#### ABOUT THIS TASK:
Check each line of the entries below for the word "certified", then report how many have it, with no other words.

BEGIN DATA FOR THIS EXERCISE

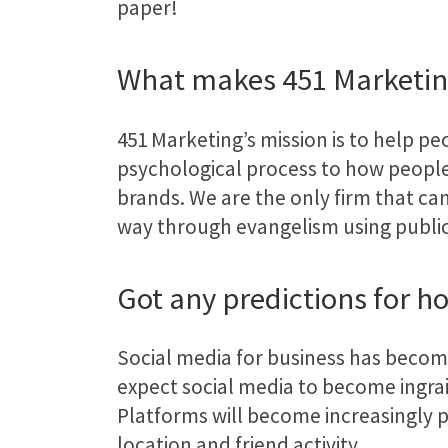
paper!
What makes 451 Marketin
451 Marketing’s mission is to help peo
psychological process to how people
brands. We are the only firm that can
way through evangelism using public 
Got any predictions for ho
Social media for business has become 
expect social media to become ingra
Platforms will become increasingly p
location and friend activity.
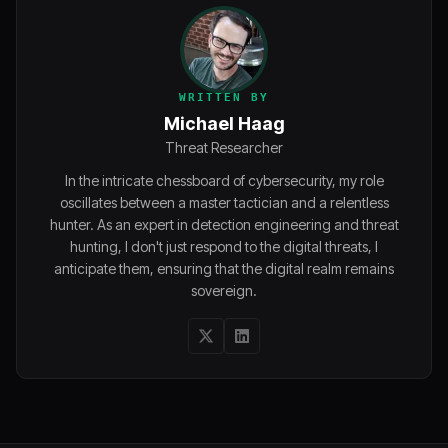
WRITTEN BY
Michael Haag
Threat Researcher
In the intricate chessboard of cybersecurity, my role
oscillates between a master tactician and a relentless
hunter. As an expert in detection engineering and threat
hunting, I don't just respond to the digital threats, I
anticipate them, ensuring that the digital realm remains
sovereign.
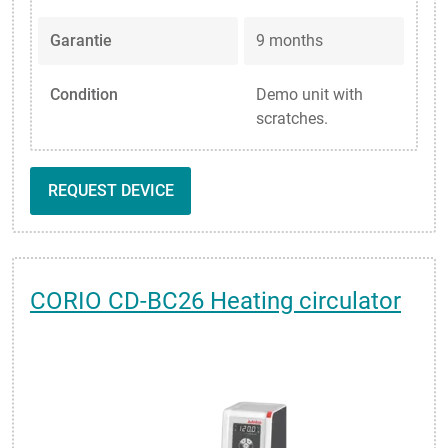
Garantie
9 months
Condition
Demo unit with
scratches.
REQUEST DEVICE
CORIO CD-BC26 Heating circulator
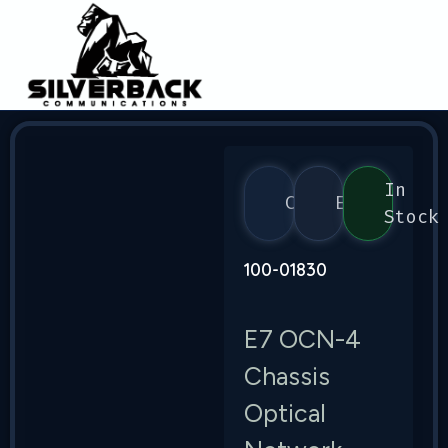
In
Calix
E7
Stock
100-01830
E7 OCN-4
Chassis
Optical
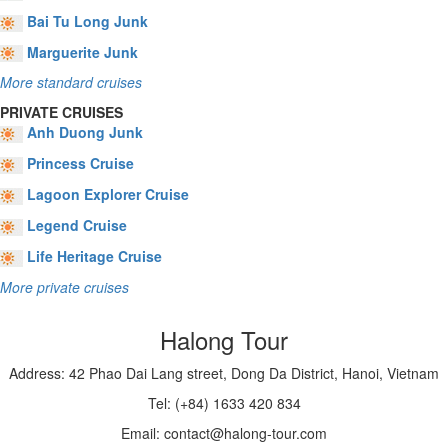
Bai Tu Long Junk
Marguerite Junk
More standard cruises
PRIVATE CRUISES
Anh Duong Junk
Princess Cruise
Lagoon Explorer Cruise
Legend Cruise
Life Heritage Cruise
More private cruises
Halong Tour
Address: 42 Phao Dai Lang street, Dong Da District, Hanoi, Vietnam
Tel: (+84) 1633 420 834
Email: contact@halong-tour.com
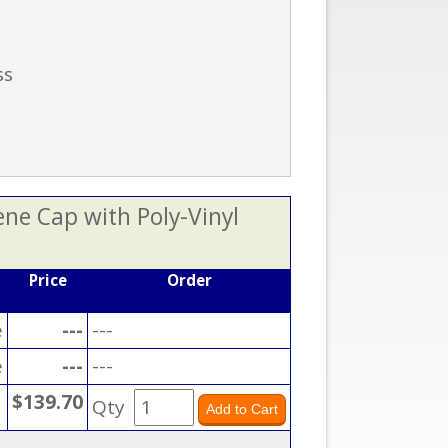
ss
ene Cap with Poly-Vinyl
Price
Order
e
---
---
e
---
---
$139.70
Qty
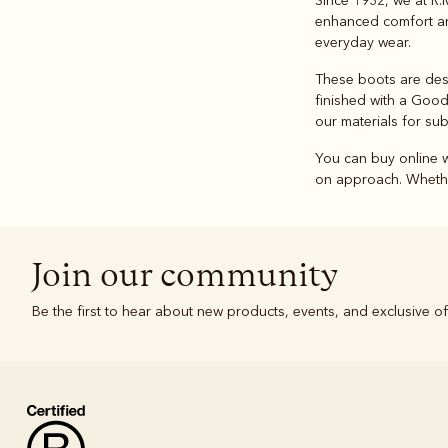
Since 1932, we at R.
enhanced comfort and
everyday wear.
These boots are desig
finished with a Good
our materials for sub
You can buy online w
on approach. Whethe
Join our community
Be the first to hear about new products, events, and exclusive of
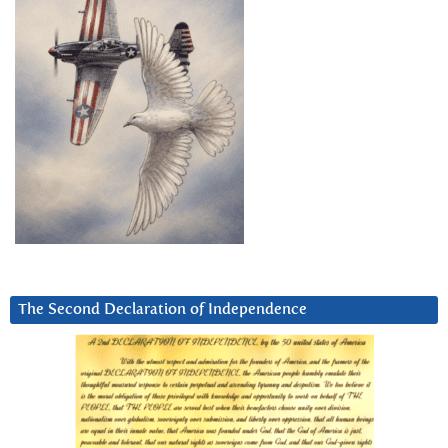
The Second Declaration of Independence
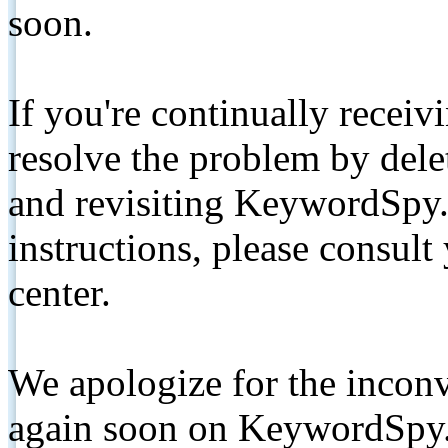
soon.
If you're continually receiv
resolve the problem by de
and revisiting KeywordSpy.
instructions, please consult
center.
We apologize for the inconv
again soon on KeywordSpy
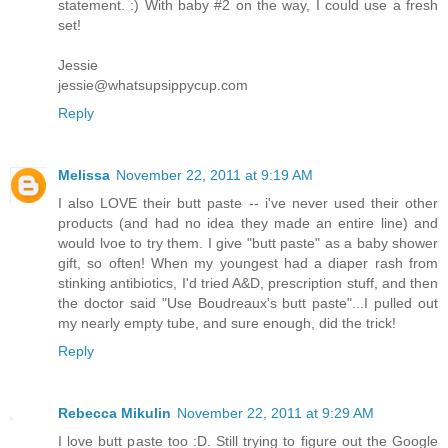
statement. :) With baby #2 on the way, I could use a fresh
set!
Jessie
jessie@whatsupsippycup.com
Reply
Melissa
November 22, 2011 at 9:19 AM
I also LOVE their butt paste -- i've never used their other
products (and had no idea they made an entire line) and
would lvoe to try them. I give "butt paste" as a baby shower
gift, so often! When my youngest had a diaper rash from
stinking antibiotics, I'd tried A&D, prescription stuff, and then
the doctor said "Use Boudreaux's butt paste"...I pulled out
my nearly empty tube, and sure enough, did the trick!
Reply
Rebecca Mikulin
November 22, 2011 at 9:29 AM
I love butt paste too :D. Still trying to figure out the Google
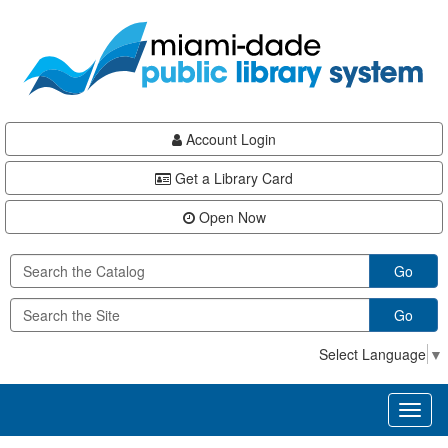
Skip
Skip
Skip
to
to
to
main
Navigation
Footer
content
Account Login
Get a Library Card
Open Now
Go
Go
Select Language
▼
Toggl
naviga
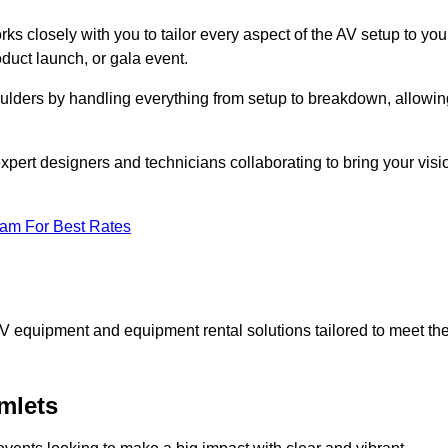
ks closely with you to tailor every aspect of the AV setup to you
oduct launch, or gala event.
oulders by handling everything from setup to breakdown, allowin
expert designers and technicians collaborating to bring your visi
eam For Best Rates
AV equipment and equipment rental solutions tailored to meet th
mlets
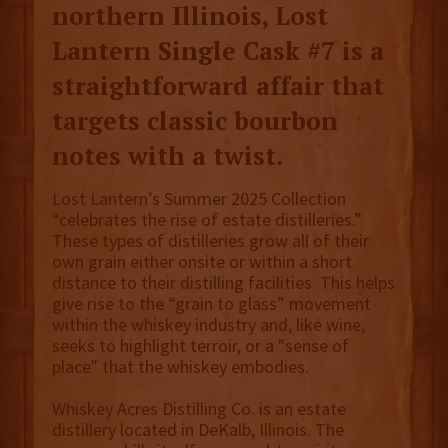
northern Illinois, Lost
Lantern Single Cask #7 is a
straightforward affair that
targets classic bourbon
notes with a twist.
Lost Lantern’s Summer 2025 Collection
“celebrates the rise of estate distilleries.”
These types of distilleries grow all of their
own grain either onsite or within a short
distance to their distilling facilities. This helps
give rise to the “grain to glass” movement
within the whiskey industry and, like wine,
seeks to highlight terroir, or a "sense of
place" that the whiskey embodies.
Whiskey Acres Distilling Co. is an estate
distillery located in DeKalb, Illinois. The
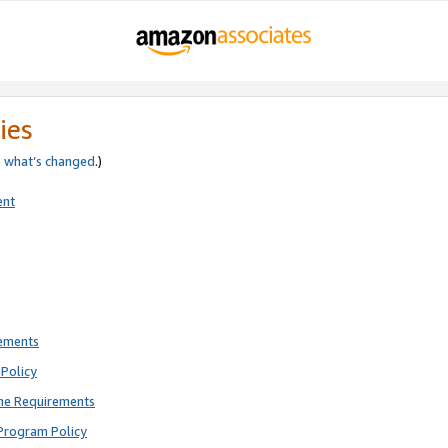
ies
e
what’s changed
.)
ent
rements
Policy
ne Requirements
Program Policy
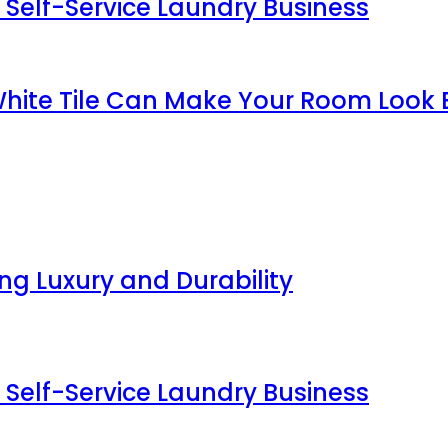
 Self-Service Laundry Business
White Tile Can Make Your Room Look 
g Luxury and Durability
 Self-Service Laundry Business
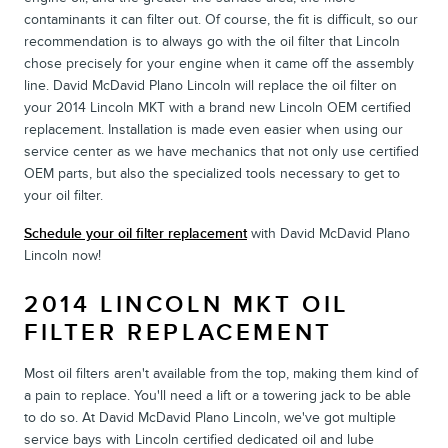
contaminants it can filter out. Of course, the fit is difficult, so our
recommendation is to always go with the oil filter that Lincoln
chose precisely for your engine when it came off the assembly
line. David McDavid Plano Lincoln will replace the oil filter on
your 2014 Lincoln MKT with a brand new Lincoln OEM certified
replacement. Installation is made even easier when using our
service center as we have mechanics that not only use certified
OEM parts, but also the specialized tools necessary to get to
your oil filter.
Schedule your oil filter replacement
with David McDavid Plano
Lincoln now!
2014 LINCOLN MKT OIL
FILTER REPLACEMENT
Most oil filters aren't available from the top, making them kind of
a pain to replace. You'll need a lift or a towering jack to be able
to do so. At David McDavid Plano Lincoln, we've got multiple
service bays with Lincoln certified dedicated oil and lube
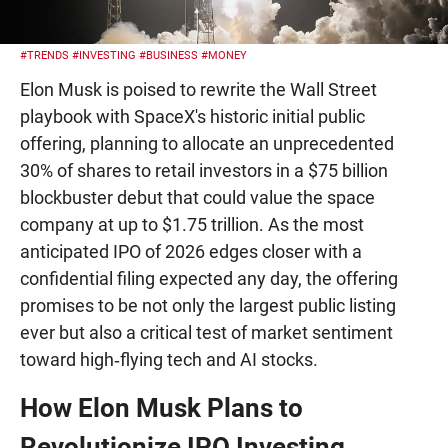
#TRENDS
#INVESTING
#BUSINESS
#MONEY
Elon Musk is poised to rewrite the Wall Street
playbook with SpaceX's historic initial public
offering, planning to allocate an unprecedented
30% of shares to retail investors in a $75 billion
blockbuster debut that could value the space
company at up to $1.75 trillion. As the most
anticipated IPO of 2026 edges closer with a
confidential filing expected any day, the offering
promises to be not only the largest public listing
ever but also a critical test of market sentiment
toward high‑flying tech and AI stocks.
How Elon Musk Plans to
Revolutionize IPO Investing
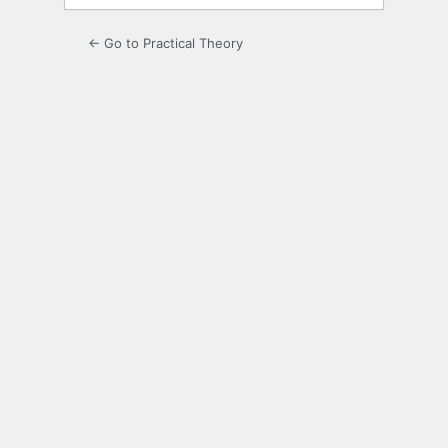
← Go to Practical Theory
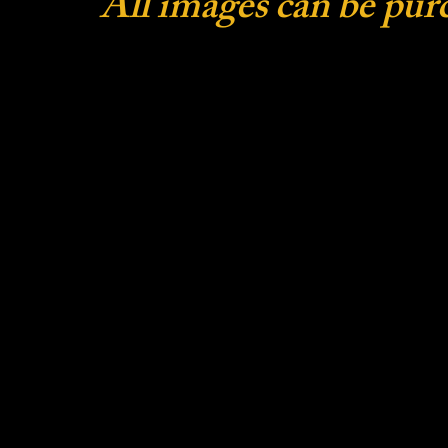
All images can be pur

END DATA FOR THIS EXERCISE

#### ANSWER TO THE PROBLEM:
3